Andrew Thorpe-Apps 1.48pm
In a recent speech in Tooting, Ed Miliband outlined plans to ensure that frontline staff in the state sector are able to speak ‘proficient’ English. It is part of achieving what he labelled a ‘connected nation’ rather than a ‘segregated one’.
“If we are going to build one nation, we need to start with everyone in Britain knowing how to speak English. We should expect that of people that come here. We will work together as a nation far more effectively when we can always talk together.”
The Labour leader is correct in highlighting the importance of comprehensible English. It is a sad reality that the language skills of many nurses and care workers are below par. Frequently, concerns are raised by the sick and elderly that they cannot communicate with their carers.
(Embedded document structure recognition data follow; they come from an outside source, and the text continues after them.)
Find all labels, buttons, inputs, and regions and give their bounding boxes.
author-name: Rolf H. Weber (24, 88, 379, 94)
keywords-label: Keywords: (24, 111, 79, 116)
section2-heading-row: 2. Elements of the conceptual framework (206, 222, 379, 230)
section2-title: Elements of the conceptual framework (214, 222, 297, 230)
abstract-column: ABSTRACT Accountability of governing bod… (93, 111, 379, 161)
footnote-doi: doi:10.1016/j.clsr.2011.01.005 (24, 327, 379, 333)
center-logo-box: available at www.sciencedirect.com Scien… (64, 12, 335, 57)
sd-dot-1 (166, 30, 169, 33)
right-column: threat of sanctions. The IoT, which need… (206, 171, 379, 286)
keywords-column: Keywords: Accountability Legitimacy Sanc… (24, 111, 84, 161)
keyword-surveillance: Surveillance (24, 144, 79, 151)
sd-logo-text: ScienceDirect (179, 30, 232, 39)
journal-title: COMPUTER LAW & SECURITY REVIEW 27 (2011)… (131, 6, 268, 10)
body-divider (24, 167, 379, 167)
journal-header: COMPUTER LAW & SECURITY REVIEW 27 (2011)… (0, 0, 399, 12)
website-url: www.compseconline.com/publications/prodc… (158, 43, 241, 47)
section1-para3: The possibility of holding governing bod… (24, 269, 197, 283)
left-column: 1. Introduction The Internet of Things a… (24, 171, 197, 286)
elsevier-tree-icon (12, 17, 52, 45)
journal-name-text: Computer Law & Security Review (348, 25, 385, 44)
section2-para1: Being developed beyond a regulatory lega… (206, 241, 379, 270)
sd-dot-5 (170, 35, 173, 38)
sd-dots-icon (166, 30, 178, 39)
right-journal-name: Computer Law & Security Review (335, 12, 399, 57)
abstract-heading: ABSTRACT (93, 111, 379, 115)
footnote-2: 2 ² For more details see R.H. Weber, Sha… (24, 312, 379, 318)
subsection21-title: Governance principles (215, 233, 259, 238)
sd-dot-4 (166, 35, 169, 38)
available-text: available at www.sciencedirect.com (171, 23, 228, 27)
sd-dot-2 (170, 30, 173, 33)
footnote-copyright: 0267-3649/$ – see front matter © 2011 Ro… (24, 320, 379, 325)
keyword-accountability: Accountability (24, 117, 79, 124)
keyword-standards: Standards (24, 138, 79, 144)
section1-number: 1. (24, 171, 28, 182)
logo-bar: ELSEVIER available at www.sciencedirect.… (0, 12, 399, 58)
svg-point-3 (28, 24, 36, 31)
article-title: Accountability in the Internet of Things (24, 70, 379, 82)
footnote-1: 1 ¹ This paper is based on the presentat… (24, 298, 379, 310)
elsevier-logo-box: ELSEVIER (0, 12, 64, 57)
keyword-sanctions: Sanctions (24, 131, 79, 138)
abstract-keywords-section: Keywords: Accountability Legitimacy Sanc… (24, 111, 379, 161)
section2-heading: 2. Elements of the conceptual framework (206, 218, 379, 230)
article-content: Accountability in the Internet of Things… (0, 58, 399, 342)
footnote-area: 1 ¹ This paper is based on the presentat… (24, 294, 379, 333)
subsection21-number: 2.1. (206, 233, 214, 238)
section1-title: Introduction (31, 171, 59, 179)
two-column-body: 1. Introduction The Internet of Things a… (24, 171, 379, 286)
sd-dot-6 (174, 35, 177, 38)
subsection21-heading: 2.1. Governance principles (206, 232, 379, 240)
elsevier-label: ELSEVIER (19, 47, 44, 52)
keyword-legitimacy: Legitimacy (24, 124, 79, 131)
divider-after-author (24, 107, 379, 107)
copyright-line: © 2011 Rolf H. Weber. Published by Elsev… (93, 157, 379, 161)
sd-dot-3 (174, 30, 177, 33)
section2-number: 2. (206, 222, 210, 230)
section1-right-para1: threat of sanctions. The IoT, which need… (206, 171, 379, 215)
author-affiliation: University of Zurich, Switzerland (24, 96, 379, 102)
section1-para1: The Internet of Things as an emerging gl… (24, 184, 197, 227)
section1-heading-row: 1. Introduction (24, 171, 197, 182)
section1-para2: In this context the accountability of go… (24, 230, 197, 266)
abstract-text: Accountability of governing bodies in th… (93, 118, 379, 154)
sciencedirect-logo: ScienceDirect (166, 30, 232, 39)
Language skills are crucial if new immigrants are to integrate into society. Without proficiency in English, how can you communicate with your neighbour? How can you communicate with your children’s teachers? A common language enables immigrants to advance their careers and improve their lives. A life where you can have no social interaction with the majority of people around you is surely no life at all.
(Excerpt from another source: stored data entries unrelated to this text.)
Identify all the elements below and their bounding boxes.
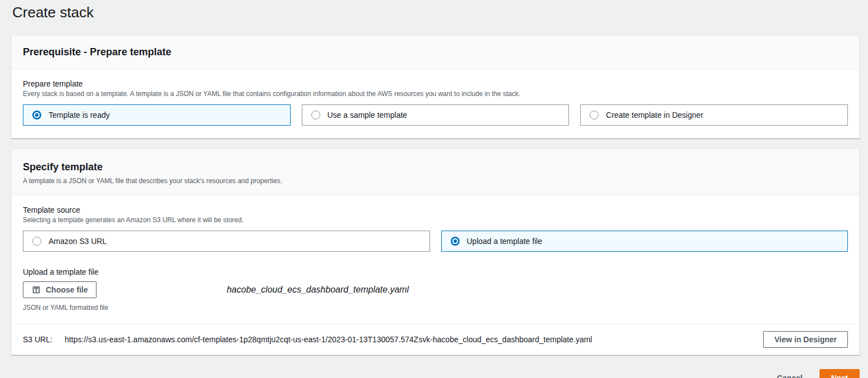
- choose-file-button[interactable]: Choose file: [23, 281, 97, 298]
- option-create-template-designer[interactable]: Create template in Designer: [580, 104, 848, 126]
- specify-card-description: A template is a JSON or YAML file that d…: [23, 177, 848, 185]
- page-container: Create stack Prerequisite - Prepare temp…: [0, 0, 868, 378]
- file-row: Choose file hacobe_cloud_ecs_dashboard_t…: [23, 281, 848, 298]
- radio-unchecked-icon[interactable]: [32, 237, 41, 246]
- radio-checked-icon[interactable]: [32, 111, 41, 119]
- next-button[interactable]: Next: [819, 369, 860, 378]
- upload-icon: [32, 285, 41, 294]
- specify-card-header: Specify template A template is a JSON or…: [12, 149, 859, 195]
- prerequisite-card-title: Prerequisite - Prepare template: [23, 46, 848, 58]
- option-label: Use a sample template: [327, 111, 407, 119]
- radio-unchecked-icon[interactable]: [590, 111, 599, 119]
- choose-file-label: Choose file: [46, 285, 88, 294]
- upload-section: Upload a template file Choose file hacob: [23, 267, 848, 312]
- prepare-template-description: Every stack is based on a template. A te…: [23, 90, 848, 98]
- file-format-hint: JSON or YAML formatted file: [23, 304, 848, 312]
- option-template-is-ready[interactable]: Template is ready: [23, 104, 291, 126]
- radio-unchecked-icon[interactable]: [311, 111, 320, 119]
- cancel-button[interactable]: Cancel: [777, 374, 803, 378]
- specify-card-title: Specify template: [23, 161, 848, 173]
- prepare-template-label: Prepare template: [23, 79, 848, 88]
- prepare-template-options: Template is ready Use a sample template …: [23, 104, 848, 126]
- uploaded-file-name: hacobe_cloud_ecs_dashboard_template.yaml: [226, 285, 408, 295]
- s3-url-value: https://s3.us-east-1.amazonaws.com/cf-te…: [65, 335, 592, 344]
- option-label: Upload a template file: [467, 237, 542, 246]
- prerequisite-card-body: Prepare template Every stack is based on…: [12, 69, 859, 138]
- specify-card-body: Template source Selecting a template gen…: [12, 195, 859, 324]
- s3-url-label: S3 URL:: [23, 335, 52, 344]
- template-source-options: Amazon S3 URL Upload a template file: [23, 231, 848, 252]
- prerequisite-card: Prerequisite - Prepare template Prepare …: [11, 35, 860, 138]
- upload-template-file-label: Upload a template file: [23, 267, 848, 276]
- option-use-sample-template[interactable]: Use a sample template: [302, 104, 570, 126]
- view-in-designer-button[interactable]: View in Designer: [763, 331, 848, 348]
- option-label: Create template in Designer: [606, 111, 703, 119]
- s3-url-footer: S3 URL: https://s3.us-east-1.amazonaws.c…: [12, 324, 859, 355]
- view-in-designer-label: View in Designer: [774, 335, 837, 344]
- option-upload-template-file[interactable]: Upload a template file: [441, 231, 848, 252]
- prerequisite-card-header: Prerequisite - Prepare template: [12, 36, 859, 69]
- option-amazon-s3-url[interactable]: Amazon S3 URL: [23, 231, 430, 252]
- radio-checked-icon[interactable]: [451, 237, 460, 246]
- template-source-label: Template source: [23, 205, 848, 214]
- option-label: Amazon S3 URL: [49, 237, 107, 246]
- form-actions: Cancel Next: [11, 355, 860, 378]
- specify-template-card: Specify template A template is a JSON or…: [11, 149, 860, 355]
- page-title: Create stack: [11, 0, 860, 21]
- template-source-description: Selecting a template generates an Amazon…: [23, 216, 848, 224]
- option-label: Template is ready: [49, 111, 110, 119]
Without the ability to communicate across ethnic and racial lines, separation sets in. Separation leads to isolation, and those who are isolated will have no chance at social mobility. Isolation also creates ignorance, suspicion and prejudice regarding other groups.
A good example of the dangers of segregation can be found in Tower Hamlets. Lutfur Rahman, the borough’s independent mayor, has implemented policies which see public funds diverted into Bengali-only drugs projects, arts projects and youth projects. What is more, many of these groups are merely a front for Mr Rahman’s extremist allies – the Islamic Forum of Europe. Incredibly, Tower Hamlets also pays for British-born children, who have grown up speaking English, to learn Bengali.
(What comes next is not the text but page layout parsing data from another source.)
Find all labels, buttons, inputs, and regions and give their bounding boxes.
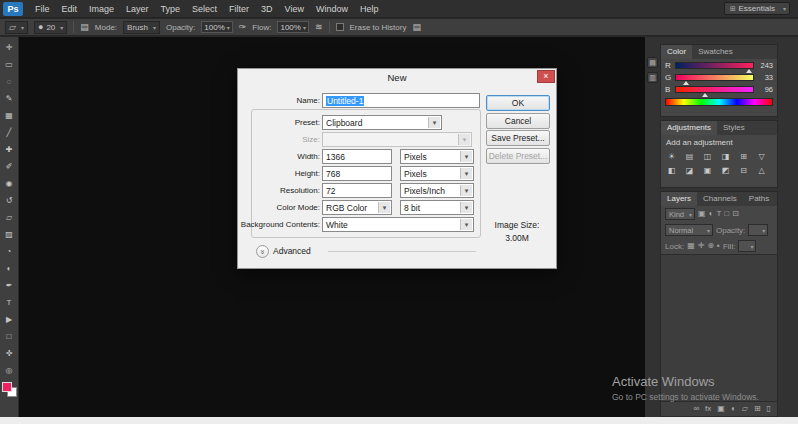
filter-adjustment-layers-icon[interactable]: ◐ bbox=[709, 210, 714, 218]
type-tool-button[interactable]: T bbox=[1, 294, 18, 311]
lasso-tool-button[interactable]: ◌ bbox=[1, 73, 18, 90]
menu-select[interactable]: Select bbox=[186, 0, 223, 18]
healing-brush-tool-button[interactable]: ✚ bbox=[1, 141, 18, 158]
move-tool-button[interactable]: ✛ bbox=[1, 39, 18, 56]
lock-position-icon[interactable]: ⊕ bbox=[707, 242, 714, 250]
resolution-unit-dropdown[interactable]: Pixels/Inch bbox=[400, 183, 474, 198]
new-layer-icon[interactable]: ⊞ bbox=[754, 405, 761, 413]
history-brush-tool-button[interactable]: ↺ bbox=[1, 192, 18, 209]
marquee-tool-button[interactable]: ▭ bbox=[1, 56, 18, 73]
tab-adjustments[interactable]: Adjustments bbox=[661, 121, 717, 135]
pen-tool-button[interactable]: ✒ bbox=[1, 277, 18, 294]
channel-g-value[interactable]: 33 bbox=[757, 73, 773, 82]
color-spectrum-ramp[interactable] bbox=[665, 98, 773, 106]
brush-panel-toggle-icon[interactable]: ▤ bbox=[80, 23, 89, 32]
brush-preset-picker[interactable]: ● 20 bbox=[34, 21, 67, 34]
hand-tool-button[interactable]: ✜ bbox=[1, 345, 18, 362]
name-input[interactable]: Untitled-1 bbox=[322, 93, 480, 108]
black-white-adjustment-icon[interactable]: ◪ bbox=[683, 164, 696, 176]
menu-3d[interactable]: 3D bbox=[255, 0, 279, 18]
height-unit-dropdown[interactable]: Pixels bbox=[400, 166, 474, 181]
clone-stamp-tool-button[interactable]: ◉ bbox=[1, 175, 18, 192]
adjustment-layer-icon[interactable]: ◐ bbox=[731, 405, 736, 413]
new-group-icon[interactable]: ▱ bbox=[742, 405, 748, 413]
menu-edit[interactable]: Edit bbox=[56, 0, 84, 18]
vibrance-adjustment-icon[interactable]: ⊞ bbox=[737, 150, 750, 162]
width-unit-dropdown[interactable]: Pixels bbox=[400, 149, 474, 164]
properties-panel-icon[interactable]: ▥ bbox=[647, 72, 658, 83]
lock-all-icon[interactable]: ▪ bbox=[717, 242, 720, 250]
layer-mask-icon[interactable]: ▣ bbox=[717, 405, 725, 413]
lock-transparency-icon[interactable]: ▦ bbox=[687, 242, 695, 250]
workspace-switcher[interactable]: ⊞ Essentials bbox=[724, 2, 790, 15]
gradient-tool-button[interactable]: ▨ bbox=[1, 226, 18, 243]
menu-help[interactable]: Help bbox=[354, 0, 385, 18]
mode-dropdown[interactable]: Brush bbox=[123, 21, 160, 34]
foreground-color-swatch[interactable] bbox=[2, 382, 12, 392]
channel-g-slider[interactable] bbox=[675, 74, 754, 81]
layer-filter-kind-dropdown[interactable]: Kind bbox=[665, 208, 695, 220]
flow-value-field[interactable]: 100% bbox=[277, 21, 308, 33]
layers-opacity-dropdown[interactable] bbox=[748, 224, 768, 236]
airbrush-icon[interactable]: ≋ bbox=[315, 23, 323, 32]
crop-tool-button[interactable]: ▦ bbox=[1, 107, 18, 124]
menu-file[interactable]: File bbox=[29, 0, 56, 18]
tab-styles[interactable]: Styles bbox=[717, 121, 751, 135]
background-contents-dropdown[interactable]: White bbox=[322, 217, 474, 232]
invert-adjustment-icon[interactable]: △ bbox=[755, 164, 768, 176]
channel-r-value[interactable]: 243 bbox=[757, 61, 773, 70]
dialog-close-button[interactable]: × bbox=[537, 70, 555, 83]
layer-effects-icon[interactable]: fx bbox=[705, 405, 711, 413]
lock-image-icon[interactable]: ✛ bbox=[698, 242, 705, 250]
tab-paths[interactable]: Paths bbox=[743, 192, 775, 206]
resolution-input[interactable]: 72 bbox=[322, 183, 392, 198]
width-input[interactable]: 1366 bbox=[322, 149, 392, 164]
curves-adjustment-icon[interactable]: ◫ bbox=[701, 150, 714, 162]
color-swatches[interactable] bbox=[2, 382, 17, 397]
advanced-expander-button[interactable] bbox=[256, 245, 269, 258]
brightness-adjustment-icon[interactable]: ☀ bbox=[665, 150, 678, 162]
fill-dropdown[interactable] bbox=[738, 240, 756, 252]
path-select-tool-button[interactable]: ▶ bbox=[1, 311, 18, 328]
menu-type[interactable]: Type bbox=[155, 0, 187, 18]
channel-mixer-adjustment-icon[interactable]: ◩ bbox=[719, 164, 732, 176]
color-lookup-adjustment-icon[interactable]: ⊟ bbox=[737, 164, 750, 176]
blend-mode-dropdown[interactable]: Normal bbox=[665, 224, 713, 236]
history-panel-icon[interactable]: ▤ bbox=[647, 57, 658, 68]
zoom-tool-button[interactable]: ◎ bbox=[1, 362, 18, 379]
menu-filter[interactable]: Filter bbox=[223, 0, 255, 18]
dodge-tool-button[interactable]: ◐ bbox=[1, 260, 18, 277]
shape-tool-button[interactable]: □ bbox=[1, 328, 18, 345]
color-balance-adjustment-icon[interactable]: ◧ bbox=[665, 164, 678, 176]
filter-shape-layers-icon[interactable]: □ bbox=[724, 210, 729, 218]
tab-color[interactable]: Color bbox=[661, 45, 692, 59]
levels-adjustment-icon[interactable]: ▤ bbox=[683, 150, 696, 162]
brush-tool-button[interactable]: ✐ bbox=[1, 158, 18, 175]
delete-layer-icon[interactable]: ▯ bbox=[767, 405, 771, 413]
color-mode-dropdown[interactable]: RGB Color bbox=[322, 200, 392, 215]
toggle-brush-panel-icon[interactable]: ▤ bbox=[412, 23, 421, 32]
opacity-value-field[interactable]: 100% bbox=[201, 21, 232, 33]
menu-window[interactable]: Window bbox=[310, 0, 354, 18]
cancel-button[interactable]: Cancel bbox=[486, 113, 550, 129]
hue-saturation-adjustment-icon[interactable]: ▽ bbox=[755, 150, 768, 162]
eyedropper-tool-button[interactable]: ╱ bbox=[1, 124, 18, 141]
menu-image[interactable]: Image bbox=[83, 0, 120, 18]
tab-channels[interactable]: Channels bbox=[697, 192, 743, 206]
ok-button[interactable]: OK bbox=[486, 95, 550, 111]
channel-b-slider[interactable] bbox=[675, 86, 754, 93]
photo-filter-adjustment-icon[interactable]: ▣ bbox=[701, 164, 714, 176]
height-input[interactable]: 768 bbox=[322, 166, 392, 181]
erase-to-history-checkbox[interactable] bbox=[336, 23, 344, 31]
filter-type-layers-icon[interactable]: T bbox=[716, 210, 721, 218]
pen-pressure-icon[interactable]: ✑ bbox=[239, 23, 247, 32]
filter-smart-object-icon[interactable]: ⊡ bbox=[732, 210, 739, 218]
preset-dropdown[interactable]: Clipboard bbox=[322, 115, 442, 130]
quick-select-tool-button[interactable]: ✎ bbox=[1, 90, 18, 107]
channel-r-slider[interactable] bbox=[675, 62, 754, 69]
tool-preset-picker[interactable]: ▱ bbox=[5, 21, 28, 34]
tab-layers[interactable]: Layers bbox=[661, 192, 697, 206]
menu-view[interactable]: View bbox=[279, 0, 310, 18]
save-preset-button[interactable]: Save Preset... bbox=[486, 130, 550, 146]
tab-swatches[interactable]: Swatches bbox=[692, 45, 739, 59]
However, while we should applaud the main thrust of Mr Miliband’s Tooting speech, a note of caution must be urged. This is not the first time Labour have spoken about the need for immigrants to learn English. David Blunkett, speaking in 2004, said that immigrants would have to achieve a ‘minimum standard in English’. Jacqui Smith said in 2007 that immigrants must ‘integrate into our country, learn English and use our language’. As recently as 2009, Phil Woolas stated that ‘immigrants must learn English’.
Yet the last Labour government presided over increasingly segregated communities and allowed entry to vast numbers of immigrants with only rudimentary English. Today, almost one million children in Britain do not speak English as their first language at home. There are also around one million households where no one speaks English at all.
The current government inherited a shambolic immigration system which had long been abused. Net migration under the last 10 years of the Labour government was 2 million people, a figure equivalent to the combined population of Birmingham, Manchester and Liverpool. Theresa May has gradually reformed the system, closing down 180 bogus colleges in the process.
Ed Miliband has admitted that the last Labour government believed integration would happen ‘automatically’. He conceded that, when in government, Labour failed to take voters’ concerns about the impact of immigration seriously. In fact, for much of Labour’s time in office, political correctness was so entrenched that anyone who mentioned immigration was open to accusations of racism.
In his speech, the Labour leader was expected to make a ‘full apology’ for Labour’s failures on immigration and tackling segregation – but apparently he ‘forgot’.
If Ed Miliband genuinely wants to make amends for Labour’s disastrous immigration record, he should drop his opposition to the government’s immigration cap and its crackdown on bogus students.
But the reality is that Labour’s open-door immigration policy was no mistake. It was a deliberate attempt to create a new constituency of grateful Labour voters. To a large extent, it has worked – roughly 80% of ethnic minority voters supported Labour at the last election.
Even if Ed Miliband is genuine in his plans, he is wrong to think that putting more money into English language courses will solve the twined problems of segregation and integration on its own. Also, if history is anything to go by, this sudden focus on the promotion of English may be little more than a tactical manoeuvre to win over disaffected white working-class voters.
Frankly, it is difficult to see how Labour can ever regain credibility in this area.